======== Data records ========

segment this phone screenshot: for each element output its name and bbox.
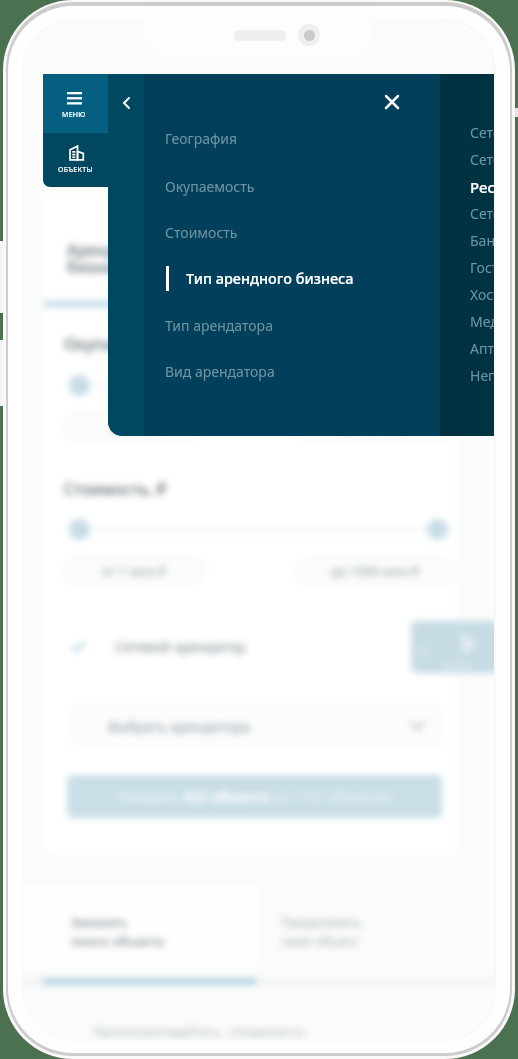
staticText: Аптека [470, 339, 494, 358]
staticText: Вид арендатора [165, 362, 275, 381]
staticText: Показать [117, 787, 183, 806]
button[interactable]: Сетевой магазин [470, 200, 494, 227]
staticText: Сетевой продуктовый [470, 123, 494, 142]
button[interactable]: Окупаемость [153, 168, 403, 204]
button[interactable]: Банк [470, 227, 494, 254]
staticText: Окупаемость, лет [64, 333, 203, 355]
button[interactable]: Вид арендатора [153, 353, 403, 389]
staticText: 422 объекта [183, 787, 270, 806]
staticText: Окупаемость [165, 177, 255, 196]
staticText: Стоимость [165, 223, 238, 242]
staticText: из 1147 объектов [270, 787, 392, 806]
staticText: Заказать [71, 913, 128, 931]
button[interactable]: МЕНЮ [43, 74, 108, 133]
button[interactable]: Непродуктовый [470, 362, 494, 389]
button[interactable]: Тип арендного бизнеса [153, 260, 403, 296]
staticText: Арендный [67, 239, 149, 261]
staticText: Тип арендатора [165, 316, 273, 335]
staticText: бизнес [67, 256, 122, 278]
staticText: Гостиница [470, 258, 494, 277]
button[interactable]: Аптека [470, 335, 494, 362]
staticText: Проконсультируйтесь, специалисты [93, 1023, 306, 1039]
staticText: Стоимость, ₽ [64, 478, 167, 500]
staticText: Выбрать арендатора [108, 717, 250, 736]
staticText: Тип арендного бизнеса [186, 268, 354, 288]
button[interactable]: Назад [113, 90, 140, 116]
button[interactable]: Стоимость [153, 214, 403, 250]
staticText: ОБЪЕКТЫ [58, 165, 93, 175]
staticText: Ресторан / кафе [470, 177, 494, 197]
button[interactable]: Закрыть [378, 88, 406, 116]
staticText: Предложить [281, 913, 362, 931]
button[interactable]: Сетевой продуктовый [470, 119, 494, 146]
button[interactable]: Сетевой алкомаркет [470, 146, 494, 173]
button[interactable]: ОБЪЕКТЫ [43, 133, 108, 187]
staticText: Хостел [470, 285, 494, 304]
button[interactable]: Ресторан / кафе [470, 173, 494, 200]
staticText: каталог [443, 659, 473, 670]
staticText: Сетевой арендатор [115, 637, 247, 656]
button[interactable]: Тип арендатора [153, 307, 403, 343]
button[interactable]: География [153, 120, 403, 156]
staticText: свой объект [281, 932, 360, 950]
staticText: Непродуктовый [470, 366, 494, 385]
staticText: География [165, 129, 238, 148]
staticText: Банк [470, 231, 494, 250]
staticText: Сетевой магазин [470, 204, 494, 223]
staticText: Сетевой алкомаркет [470, 150, 494, 169]
staticText: Медцентр [470, 312, 494, 331]
button[interactable]: Медцентр [470, 308, 494, 335]
staticText: поиск объекта [71, 932, 165, 950]
staticText: от 1 млн ₽ [102, 562, 167, 580]
button[interactable]: Гостиница [470, 254, 494, 281]
staticText: от 5 лет [110, 418, 159, 436]
button[interactable]: Хостел [470, 281, 494, 308]
staticText: до 1000 млн ₽ [331, 562, 420, 580]
staticText: МЕНЮ [62, 110, 86, 120]
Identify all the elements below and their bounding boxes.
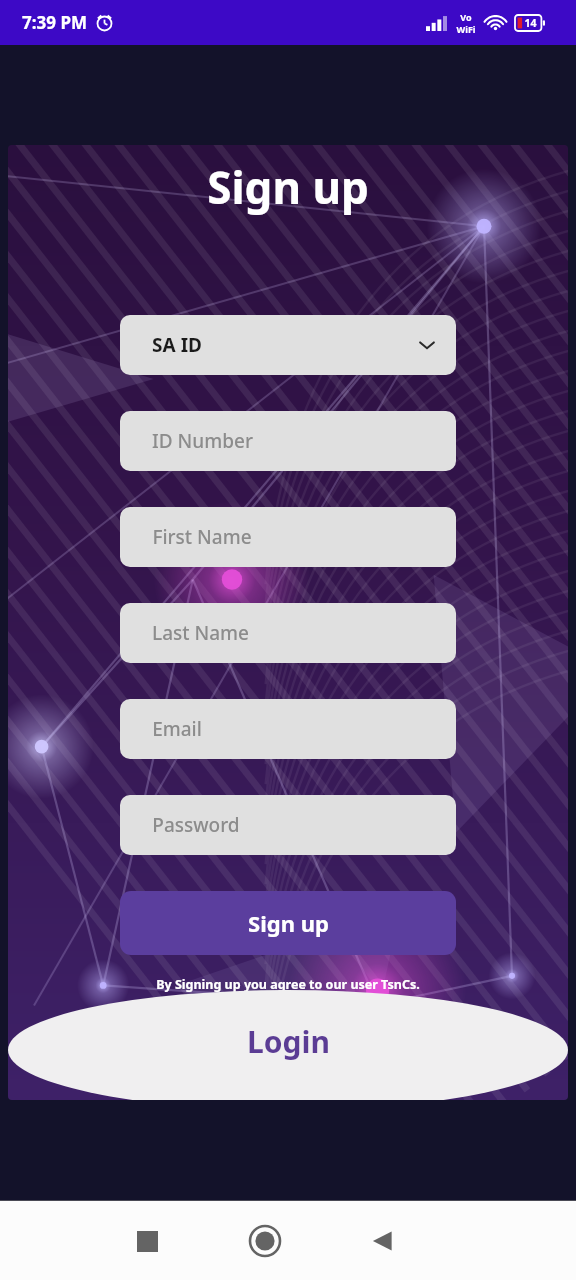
- staticText: ID Number: [152, 428, 253, 454]
- button[interactable]: SA ID: [120, 315, 456, 375]
- button[interactable]: Back: [356, 1214, 410, 1268]
- staticText: Vo: [460, 11, 472, 23]
- staticText: Email: [152, 716, 202, 742]
- button[interactable]: Recent apps: [120, 1214, 174, 1268]
- button[interactable]: ID Number: [120, 411, 456, 471]
- staticText: By Signing up you agree to our user TsnC…: [156, 976, 420, 993]
- staticText: WiFi: [456, 23, 476, 35]
- button[interactable]: First Name: [120, 507, 456, 567]
- button[interactable]: Sign up: [120, 891, 456, 955]
- staticText: Sign up: [207, 157, 369, 217]
- staticText: Login: [247, 1021, 330, 1062]
- button[interactable]: Home: [238, 1214, 292, 1268]
- button[interactable]: Email: [120, 699, 456, 759]
- button[interactable]: Last Name: [120, 603, 456, 663]
- staticText: 7:39 PM: [22, 11, 87, 34]
- button[interactable]: Password: [120, 795, 456, 855]
- staticText: Last Name: [152, 620, 249, 646]
- staticText: First Name: [152, 524, 252, 550]
- staticText: 14: [524, 16, 537, 30]
- staticText: SA ID: [152, 332, 202, 358]
- staticText: Sign up: [248, 908, 329, 938]
- staticText: Password: [152, 812, 240, 838]
- button[interactable]: Login: [8, 990, 568, 1100]
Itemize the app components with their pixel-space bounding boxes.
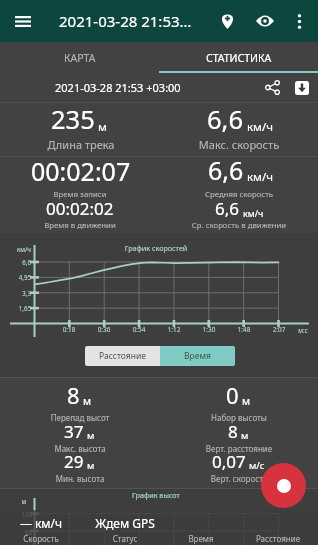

========

- Problem statement: Starting at the line that contains "Identify all the", retype each line through the end of the data exactly, and leave out every picture.

- Result of the exercise:
Identify all the elements below and their bounding boxes.
- staticText: ID Number: [152, 428, 253, 454]
- button[interactable]: SA ID: [120, 315, 456, 375]
- button[interactable]: Back: [356, 1214, 410, 1268]
- staticText: Vo: [460, 11, 472, 23]
- staticText: Email: [152, 716, 202, 742]
- button[interactable]: Recent apps: [120, 1214, 174, 1268]
- button[interactable]: ID Number: [120, 411, 456, 471]
- staticText: By Signing up you agree to our user TsnC…: [156, 976, 420, 993]
- staticText: WiFi: [456, 23, 476, 35]
- button[interactable]: First Name: [120, 507, 456, 567]
- button[interactable]: Sign up: [120, 891, 456, 955]
- staticText: Sign up: [207, 157, 369, 217]
- staticText: Login: [247, 1021, 330, 1062]
- button[interactable]: Home: [238, 1214, 292, 1268]
- button[interactable]: Email: [120, 699, 456, 759]
- button[interactable]: Last Name: [120, 603, 456, 663]
- staticText: 7:39 PM: [22, 11, 87, 34]
- button[interactable]: Password: [120, 795, 456, 855]
- staticText: Last Name: [152, 620, 249, 646]
- staticText: First Name: [152, 524, 252, 550]
- staticText: 14: [524, 16, 537, 30]
- staticText: SA ID: [152, 332, 202, 358]
- staticText: Sign up: [248, 908, 329, 938]
- staticText: Password: [152, 812, 240, 838]
- button[interactable]: Login: [8, 990, 568, 1100]
Itemize the app components with their pixel-space bounding boxes.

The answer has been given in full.